Writing Exercise – Dialogue
In one of my classes we were challenged to write a piece of dialogue where there was something brewing under the surface. Like Hemingway’s “Hills Like White Elephants” something else is going on in the dialogue, which makes for an interesting read. This was my attempt:
The break room door slammed behind her like a prison cell. Nicole kicked herself. This situation could have been avoided by peeking through the tiny window, but now she was trapped. Florescent lights buzzed overhead. Avoiding eye contact, she made it to the cupboard and had a mug in her hand before he spoke:
“All your shit needs to be out of the fridge by three.”
She rubbed between her eyebrows with her thumb.
“This is my first cup, Jason. I’ll get my stuff after lunch.”
“It’s mostly yours. You should clear it out so the janitor doesn’t have to clean up your mess.”
“Fifteen people work here, and the shit in the fridge is mostly mine?”
Nicole poured her cup of coffee. The counter was covered in sticky rings and dirty plastic spoons. Her co-workers were pigs. If the plague ever re-emerges… She was glad that it was getting cleaned today. She turned to leave.
“I know you never finish your take out and you leave it in there, everyday. Your little half eaten yogurt cups too. The fridge is full of them, and they stink…stink.”
She’d managed to not look at him once, but now forced herself to focus on his face.
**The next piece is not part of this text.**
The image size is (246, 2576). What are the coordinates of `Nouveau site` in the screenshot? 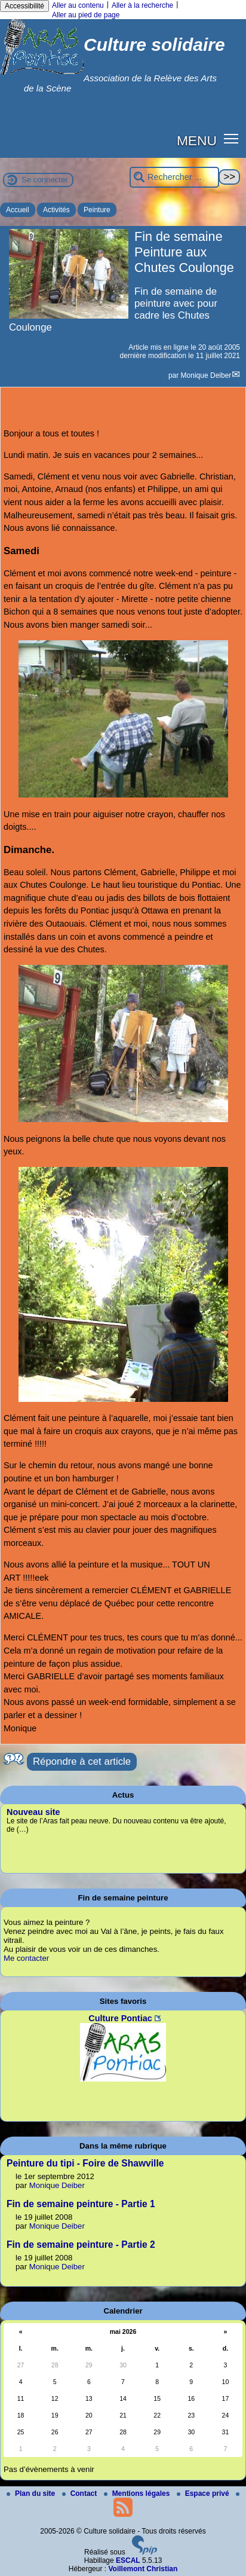 It's located at (33, 1812).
His face that she’d once thought was handsome, boyish. Those big brown eyes behind the dorky hipster glasses. Soft lips.
“I’m sorry, Jason. I’m sorry my small appetite and intention of not wasting food bothers you.”
“You, you just start things and abandon them…lunch…yogurt…” His eyes red rimmed behind the Buddy Holly frames and he was tapping his plastic spoon on the table incessantly.
Heat rising up her neck, Nicole’s blood pounded in her ears. “I can’t help it, if I took a bite and changed my mind. You can’t force yourself to love something you don’t.”
Hands shaking she opened the door and strode to her desk with every ounce of dignity she had, before collapsing into her chair and staring blankly at the calendar on her blotter. Every Saturday for the last two months had a heart drawn around the date. She took a sharpie and scribbled them out.
I used a couple of writing techniques in this piece to convey the argument, both Nicole’s internal dialogue, represented in italics, and the actual dialogue in which I used some features that interrupt the normal fluency of speech: interruptions and pauses marked with ellipses, and false starts, to give an emotional feel. I also intentionally avoided dialogue tags because I don’t like them and I think that if the dialogue is written well, you don’t need them.
The “something else” is that Jason and Nicole were dating, and she broke up with him. He isn’t happy about it. I used tension to portray this, in a normal worker relationship, one co-worker wouldn’t be nearly this intent on avoiding another, nor would the second be so ready to jump down the first’s throat about food left in the fridge. It becomes clear that something else has happened between them based on their body language, and how Nicole sees Jason – he used to be handsome, but now his eyes are red rimmed. If one hadn’t figured out what happened between them, her action at her desk is telling.